Que dire de l’acharnement à réprimer ou à culpabiliser les victimes de conduites addictives qui sont des malades, comme les dépressifs mais aussi comme les tuberculeux, les diabétiques, les cardiaques ou les cancéreux. A l’extrême difficulté à vivre dans laquelle ils sont plongés du fait de leur dépendance, la société ajoute l’opprobre et la répression. Ils sont traités comme les pestiférés des temps modernes, exclus autant par la société que par leur maladie.
Je passerai sur la répression des automobilistes bien qu’elle participe à la volonté de l’état de montrer sa rigueur pour assurer la sécurité des citoyens et aussi à remplir les caisses de l’état.
On nous bassine, quelquefois à juste titre, sur les dangers des antennes des opérateurs et les téléphones portables. On dépense des sommes astronomiques sur les sujets très sérieux du réchauffement de la planète, des OGM, des pollutions industrielles.

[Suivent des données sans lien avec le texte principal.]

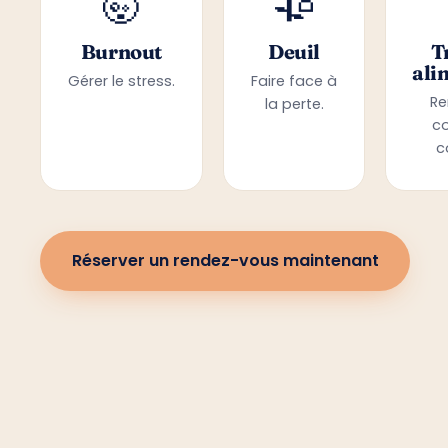
🤯
🥀
Burnout
Deuil
T
ali
Gérer le stress.
Faire face à
Re
la perte.
c
c
Réserver un rendez-vous maintenant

Mais on laisse, sans aucun remord, une partie de notre jeunesse sombrer dans la violence, la drogue et la délinquance alors qu’une société qui néglige sa jeunesse se condamne aussi sûrement que si elle négligeait son environnement.
On se vante d’avoir rallongé l’espérance de vie (ou la désespérance ?) de nos compatriotes. Mais on laisse sans soin, ou encore pire on incarcère, des pauvres gens victimes de leurs maladies qu’elles s’appellent toxicomanie ou alcoolisme.
L’état paradoxe atteint son summum d’incohérence ou de cynisme (puisqu’il est censé responsable et éventuellement coupable de ses actes) en accumulant les profits de la vente du tabac tout en culpabilisant les consommateurs de cette drogue légale.
Mais qu’importe pourvu que la majorité silencieuse ait le sentiment d’être protégée contre les gênants rebus de la société aussi insupportables que ces réfugiés clandestins qui n’ont qu’à retourner chez eux bien sûr.

Patrice Leterrier

26 Mai 2009

 

(1)     par décret du 29 novembre 1990  la vitesse est limitée à 50 km/h en agglomération et la notion de zone 30 est créée. La notion d’agglomération s’applique aussi bien sur la rase campagne qui précède l’entrée dans l’agglomération, les doubles voies de dégagement que sur le centre ville. Les véhicules n’ont évidemment pas changé depuis 18 ans!